There will soon be more than just take offs and landings happening at the Covington Municipal Airport.
The Covington City Council voted unanimously to begin a five-year Capital Improvement Plan beginning with the preparation for a new terminal in the year 2016-17.
Starting in fiscal year 2016, the plan will consist of utility relocation to the southeast apron and paving and lighting construction. Then in 2017, runway widening, approach lighting system and plans for the new terminal building will commence.
During the discussion of the first part of this plan, Mayor Ronnie Johnston asked if a design of the terminal could be done earlier. Since the terminal is being paid for by the city, Manager Leigh Anne Knight, said the terminal time-table is up to the council.
“The terminal building is all on us,” Knight said. “In order to get to that point some of this work needs to be done.
“We can move ahead with design for (the terminal) at any point.”
The council was unanimous about beginning the work, but wanted a design or something physical to show perspective businesses.
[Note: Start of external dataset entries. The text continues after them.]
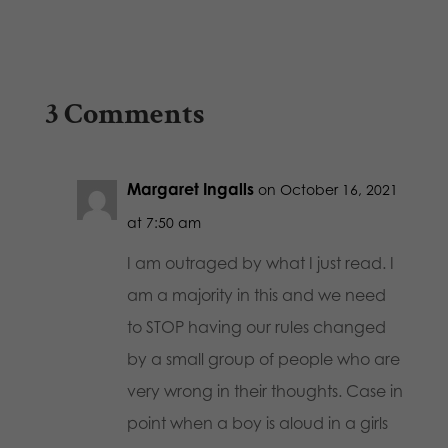
3 Comments
Margaret Ingalls
on October 16, 2021
at 7:50 am
I am outraged by what I just read. I
am a majority in this and we need
to STOP having our rules changed
by a small group of people who are
very wrong in their thoughts. Case in
point when a boy is aloud in a girls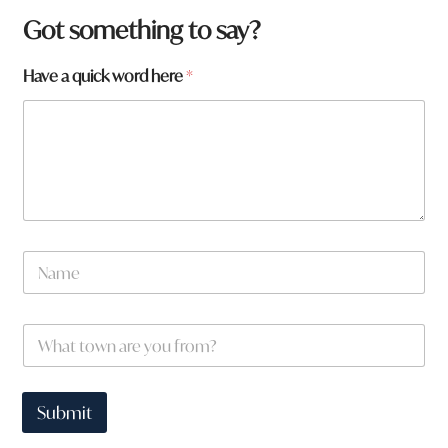
Got something to say?
Have a quick word here
*
N
a
m
e
W
W
*
h
h
a
a
t
t
q
t
Submit
u
o
i
w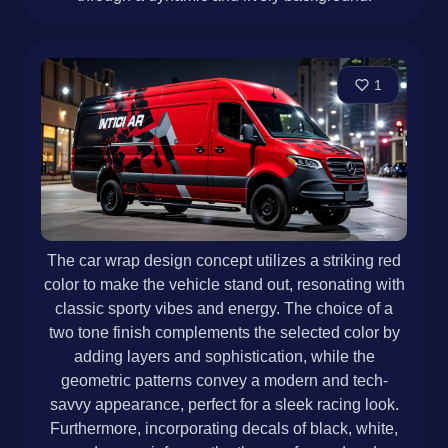
1
The car wrap design concept utilizes a striking red
color to make the vehicle stand out, resonating with
classic sporty vibes and energy. The choice of a
two tone finish complements the selected color by
adding layers and sophistication, while the
geometric patterns convey a modern and tech-
savvy appearance, perfect for a sleek racing look.
Furthermore, incorporating decals of black, white,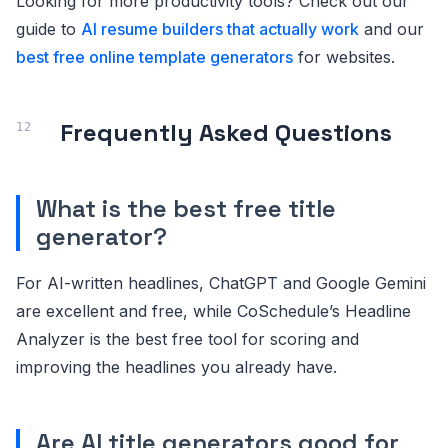
Looking for more productivity tools? Check out our
guide to
AI resume builders that actually work
and our
best free online template generators
for websites.
Frequently Asked Questions
What is the best free title
generator?
For AI-written headlines, ChatGPT and Google Gemini
are excellent and free, while CoSchedule’s Headline
Analyzer is the best free tool for scoring and
improving the headlines you already have.
Are AI title generators good for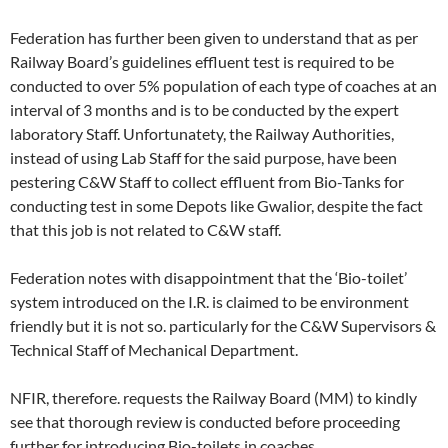
Federation has further been given to understand that as per
Railway Board’s guidelines effluent test is required to be
conducted to over 5% population of each type of coaches at an
interval of 3 months and is to be conducted by the expert
laboratory Staff. Unfortunatety, the Railway Authorities,
instead of using Lab Staff for the said purpose, have been
pestering C&W Staff to collect effluent from Bio-Tanks for
conducting test in some Depots like Gwalior, despite the fact
that this job is not related to C&W staff.
Federation notes with disappointment that the ‘Bio-toilet’
system introduced on the I.R. is claimed to be environment
friendly but it is not so. particularly for the C&W Supervisors &
Technical Staff of Mechanical Department.
NFIR, therefore. requests the Railway Board (MM) to kindly
see that thorough review is conducted before proceeding
further for introducing Bio-toilets in coaches.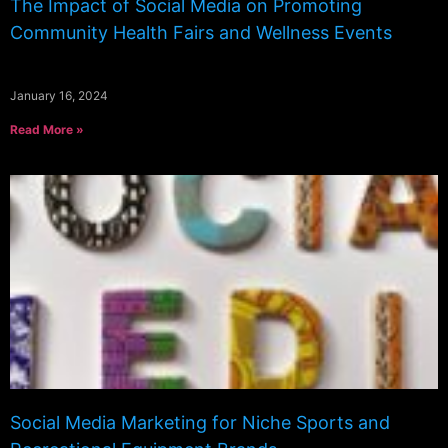
The Impact of Social Media on Promoting
Community Health Fairs and Wellness Events
January 16, 2024
Read More »
Social Media Marketing for Niche Sports and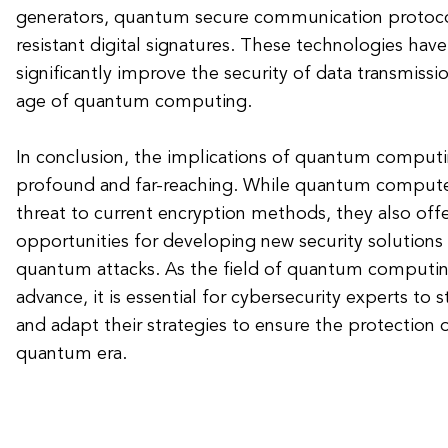
generators, quantum secure communication protoc
resistant digital signatures. These technologies have
significantly improve the security of data transmissi
age of quantum computing.
In conclusion, the implications of quantum computin
profound and far-reaching. While quantum computer
threat to current encryption methods, they also offe
opportunities for developing new security solutions t
quantum attacks. As the field of quantum computin
advance, it is essential for cybersecurity experts to 
and adapt their strategies to ensure the protection o
quantum era.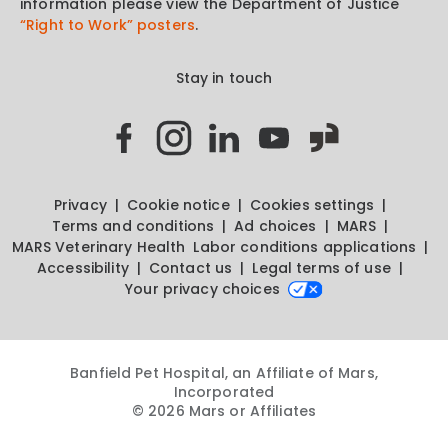
information please view the Department of Justice
“Right to Work” posters
.
Stay in touch
Privacy
Cookie notice
Cookies settings
Terms and conditions
Ad choices
MARS
MARS Veterinary Health
Labor conditions applications
Accessibility
Contact us
Legal terms of use
Your privacy choices
Banfield Pet Hospital, an Affiliate of Mars,
Incorporated
© 2026 Mars or Affiliates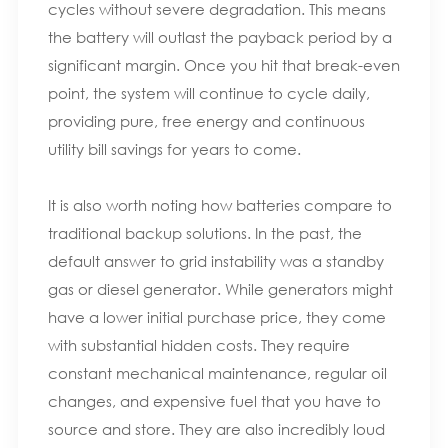
cycles without severe degradation. This means
the battery will outlast the payback period by a
significant margin. Once you hit that break-even
point, the system will continue to cycle daily,
providing pure, free energy and continuous
utility bill savings for years to come.
It is also worth noting how batteries compare to
traditional backup solutions. In the past, the
default answer to grid instability was a standby
gas or diesel generator. While generators might
have a lower initial purchase price, they come
with substantial hidden costs. They require
constant mechanical maintenance, regular oil
changes, and expensive fuel that you have to
source and store. They are also incredibly loud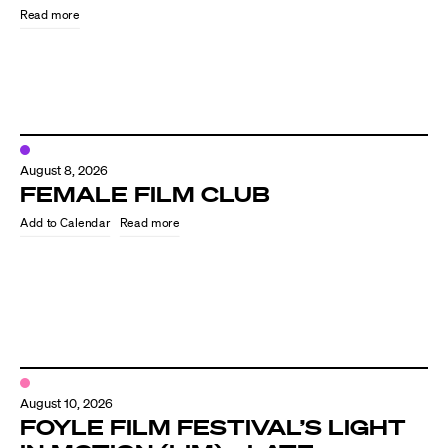
Read more
August 8, 2026
FEMALE FILM CLUB
Read more
Directors
Our Work
Directors Calendar
August 10, 2026
News + Events
FOYLE FILM FESTIVAL’S LIGHT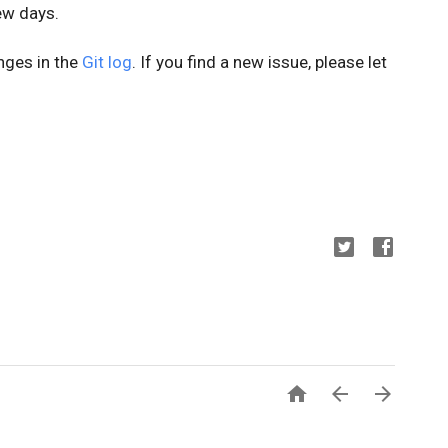
few days.
anges in the
Git log
. If you find a new issue, please let


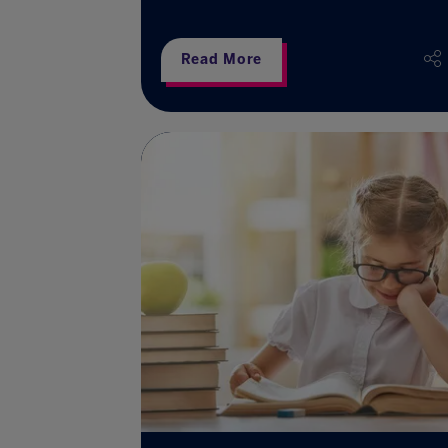
Read More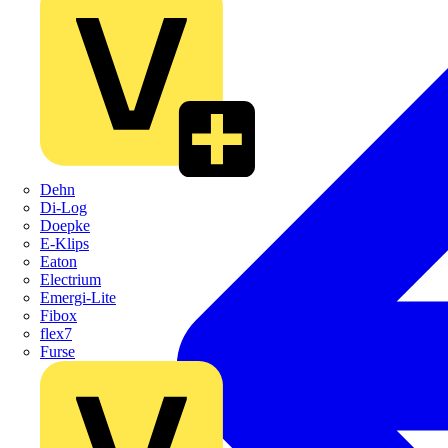
Dehn
Di-Log
Doepke
E-Klips
Eaton
Electrium
Emergi-Lite
Fibox
flex7
Furse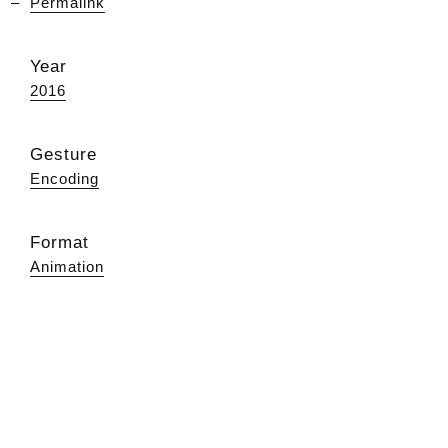
Permalink
Year
2016
Gesture
Encoding
Format
Animation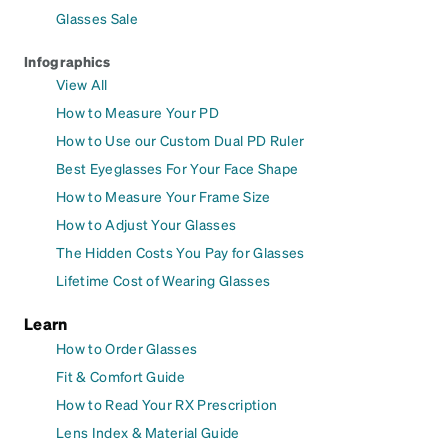
Glasses Sale
Infographics
View All
How to Measure Your PD
How to Use our Custom Dual PD Ruler
Best Eyeglasses For Your Face Shape
How to Measure Your Frame Size
How to Adjust Your Glasses
The Hidden Costs You Pay for Glasses
Lifetime Cost of Wearing Glasses
Learn
How to Order Glasses
Fit & Comfort Guide
How to Read Your RX Prescription
Lens Index & Material Guide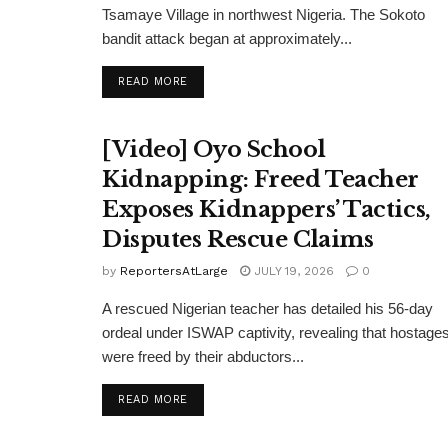
Tsamaye Village in northwest Nigeria. The Sokoto
bandit attack began at approximately...
DETAILS
READ MORE
[Video] Oyo School
Kidnapping: Freed Teacher
Exposes Kidnappers’ Tactics,
Disputes Rescue Claims
by
ReportersAtLarge
JULY 19, 2026
0
A rescued Nigerian teacher has detailed his 56-day
ordeal under ISWAP captivity, revealing that hostage
were freed by their abductors...
DETAILS
READ MORE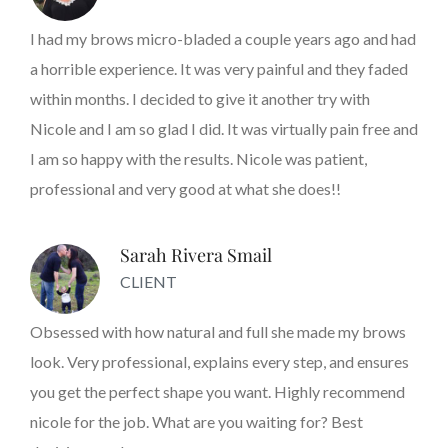
I had my brows micro-bladed a couple years ago and had
a horrible experience. It was very painful and they faded
within months. I decided to give it another try with
Nicole and I am so glad I did. It was virtually pain free and
I am so happy with the results. Nicole was patient,
professional and very good at what she does!!
Sarah Rivera Smail
CLIENT
Obsessed with how natural and full she made my brows
look. Very professional, explains every step, and ensures
you get the perfect shape you want. Highly recommend
nicole for the job. What are you waiting for? Best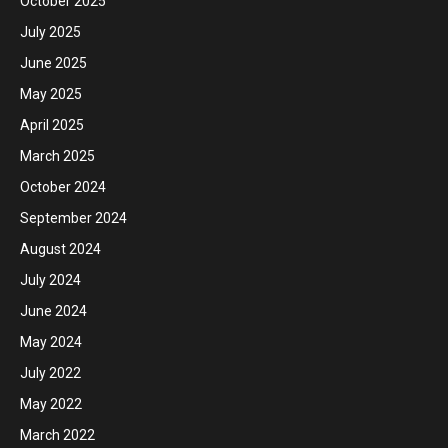
October 2025
July 2025
June 2025
May 2025
April 2025
March 2025
October 2024
September 2024
August 2024
July 2024
June 2024
May 2024
July 2022
May 2022
March 2022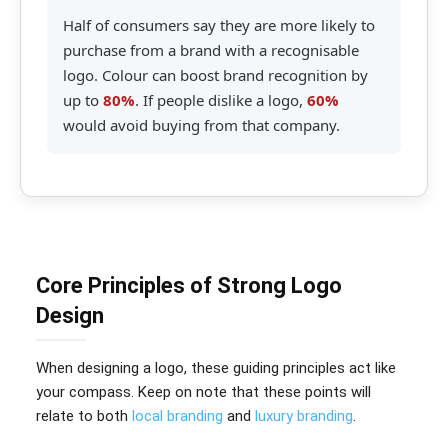
Half of consumers say they are more likely to
purchase from a brand with a recognisable
logo. Colour can boost brand recognition by
up to
80%
. If people dislike a logo,
60%
would avoid buying from that company.
Core Principles of Strong Logo
Design
When designing a logo, these guiding principles act like
your compass. Keep on note that these points will
relate to both
local branding
and
luxury branding
.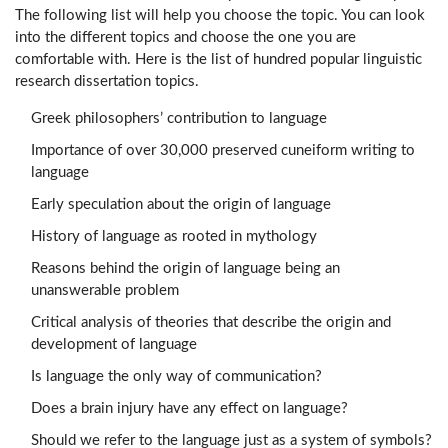
The following list will help you choose the topic. You can look
into the different topics and choose the one you are
comfortable with. Here is the list of hundred popular linguistic
research dissertation topics.
Greek philosophers’ contribution to language
Importance of over 30,000 preserved cuneiform writing to
language
Early speculation about the origin of language
History of language as rooted in mythology
Reasons behind the origin of language being an
unanswerable problem
Critical analysis of theories that describe the origin and
development of language
Is language the only way of communication?
Does a brain injury have any effect on language?
Should we refer to the language just as a system of symbols?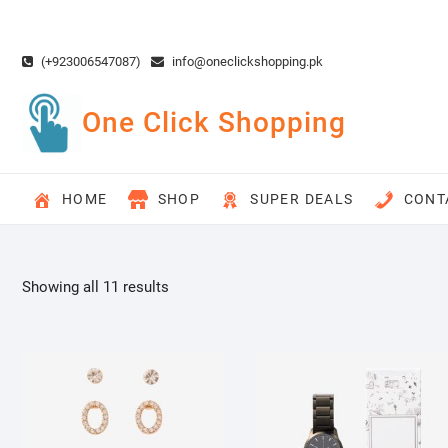
Skip
to
content
(+923006547087)
info@oneclickshopping.pk
One Click Shopping
HOME
SHOP
SUPER DEALS
CONT
Showing all 11 results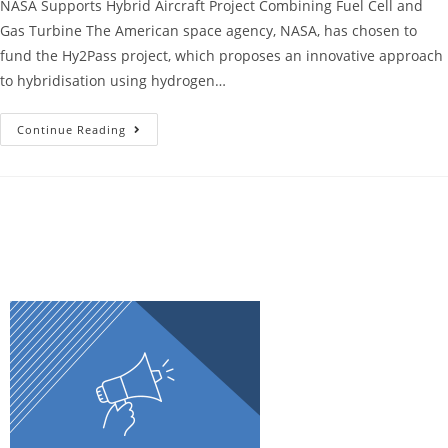
NASA Supports Hybrid Aircraft Project Combining Fuel Cell and
Gas Turbine The American space agency, NASA, has chosen to
fund the Hy2Pass project, which proposes an innovative approach
to hybridisation using hydrogen…
Continue Reading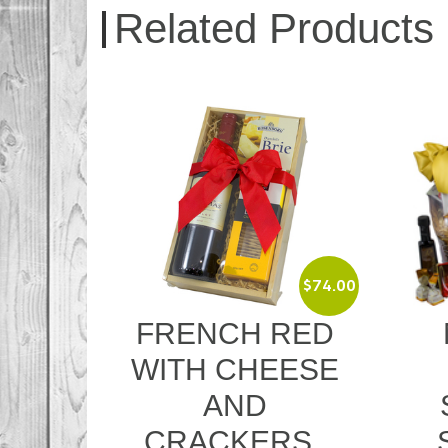
Related Products
$
74.00
$
299.00
RED
MOET WITH
S
ESE
GOURMET
SWEET AND
S
SAVOURY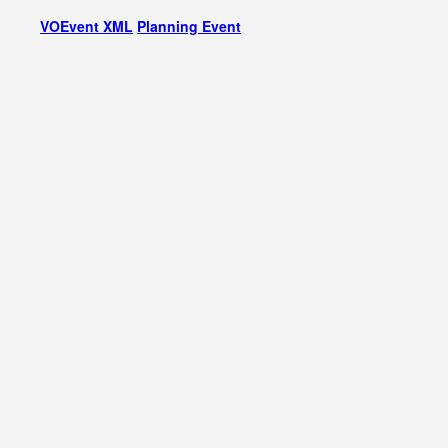
VOEvent XML
Planning Event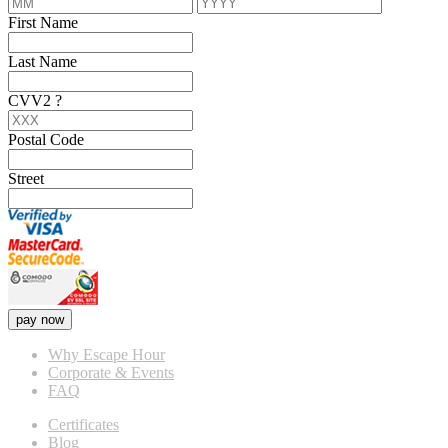
First Name
Last Name
CVV2
?
Postal Code
Street
pay now
Why Escape Hour
Corporate & Events
FAQ
Certificates
Blog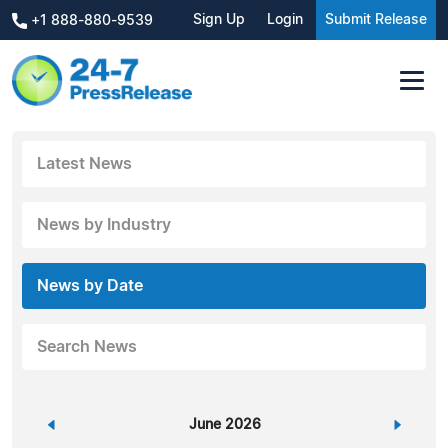
Sign Up
Login
Submit Release
+1 888-880-9539
Latest News
News by Industry
News by Date
Search News
«
June 2026
»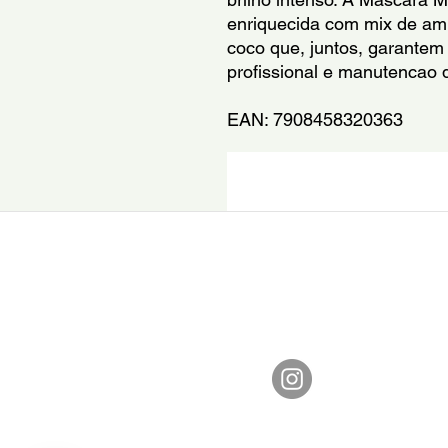
enriquecida com mix de ami
coco que, juntos, garantem 
profissional e manutencao d
EAN: 7908458320363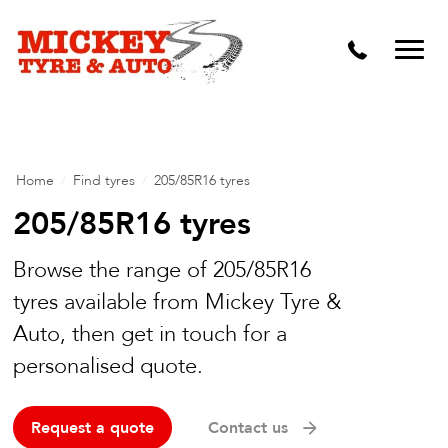
Vehicle Carbon and DPF Cleaning
Lift Kits & Suspension Repairs
Timing Belts & Water Pumps
Major & Minor Logbook Servicing
Home
/
Find tyres
/
205/85R16 tyres
Mechanical Repairs
205/85R16 tyres
Wheels & Tyres
Browse the range of 205/85R16
tyres available from Mickey Tyre &
Pre Purchase Inspection
Auto, then get in touch for a
Tyre Fitting
personalised quote.
Wheel Alignment & Balancing
Request a quote
Contact us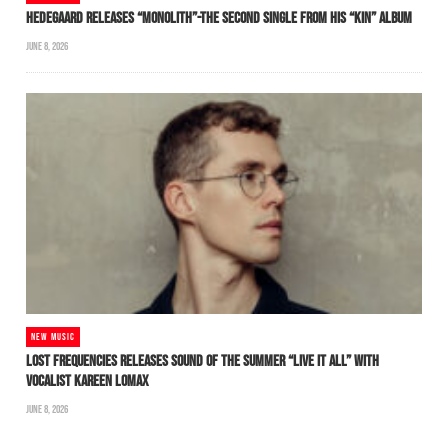
HEDEGAARD RELEASES “MONOLITH”-THE SECOND SINGLE FROM HIS “KIN” ALBUM
JUNE 8, 2026
NEW MUSIC
LOST FREQUENCIES RELEASES SOUND OF THE SUMMER “LIVE IT ALL” WITH
VOCALIST KAREEN LOMAX
JUNE 8, 2026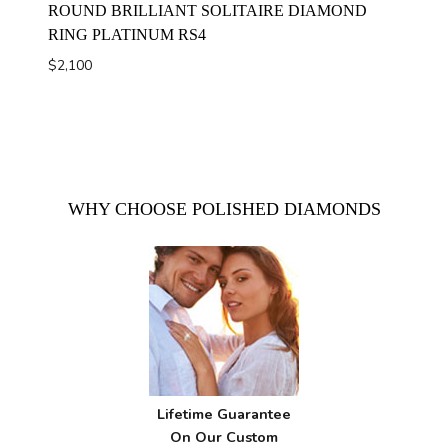
ROUND BRILLIANT SOLITAIRE DIAMOND
RING PLATINUM RS4
$
2,100
WHY CHOOSE POLISHED DIAMONDS
Lifetime Guarantee
On Our Custom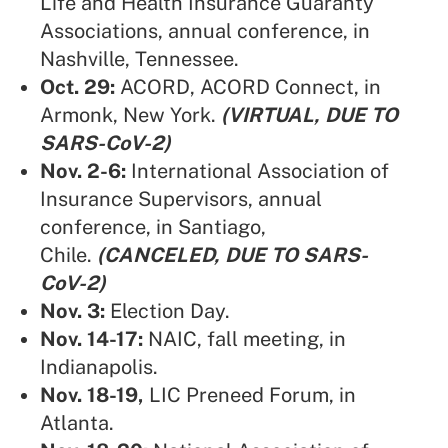
Life and Health Insurance Guaranty
Associations,
annual conference, in
Nashville, Tennessee.
Oct. 29:
ACORD
,
ACORD Connect, in
Armonk, New York.
(VIRTUAL, DUE TO
SARS-CoV-2)
Nov. 2-6:
International Association of
Insurance Supervisors
, annual
conference, in Santiago,
Chile.
(CANCELED, DUE TO SARS-
CoV-2)
Nov. 3:
Election Day.
Nov. 14-17:
NAIC,
fall meeting, in
Indianapolis.
Nov. 18-19,
LIC Preneed Forum
, in
Atlanta.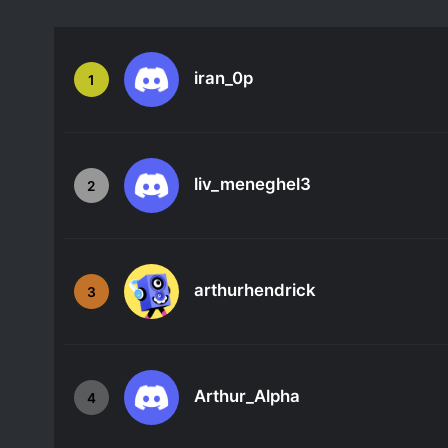
iran_0p
1
liv_meneghel3
2
arthurhendrick
3
Arthur_Alpha
4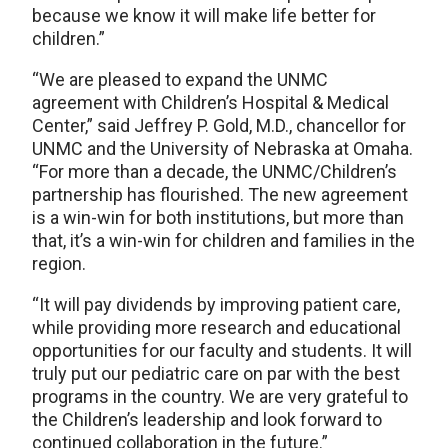
because we know it will make life better for
children.”
“We are pleased to expand the UNMC
agreement with Children’s Hospital & Medical
Center,” said Jeffrey P. Gold, M.D., chancellor for
UNMC and the University of Nebraska at Omaha.
“For more than a decade, the UNMC/Children’s
partnership has flourished. The new agreement
is a win-win for both institutions, but more than
that, it’s a win-win for children and families in the
region.
“It will pay dividends by improving patient care,
while providing more research and educational
opportunities for our faculty and students. It will
truly put our pediatric care on par with the best
programs in the country. We are very grateful to
the Children’s leadership and look forward to
continued collaboration in the future.”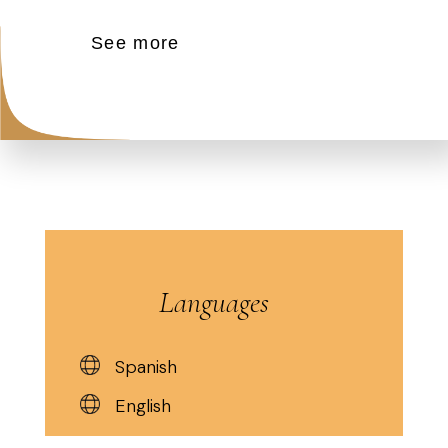
See more
Languages
Spanish
English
The future terminal will have 7,000 square feet of space, as opposed to the current terminal which possesses 4,000 square feet, including a hangar.
“The sooner we start with conceptual issues to make sure we’re all on the same page, the better we’ll be,” said Dave Bernd, Vice President of Economic Development at the Covington/Newton County Chamber of Commerce.
Bernd said there has already been one company interested in moving into the terminal, and others have looked at hangar space.
“If we get one company to invest and get 100 or 200 jobs than that’s a great start,” Johnston said. “I think when we get one hit, we’ll get more.”
The total cost of the CIP is expected to be $1.5 million, but that money has been either already applied for or will be by state and federal reimbursements. The land in and around the airport has already been purchased, with the city owning 450 acres for expansion.
“The money is in a reserve account, it would not come out of the general fund in any way,” Knight said.
Following 2017, a three-year update will be needed and phase two of the CIP will begin. That consists of runway widening, a T-Hangar building design, taxiays and concrete slab design and apron fuel facility construction. In 2019, the plan calls for T-Hangar building construction, maintenance hangar design and southeast apron construction. The final year of the five-year plan will see the maintenance hangar built, Williams Road development and southeast apron construction.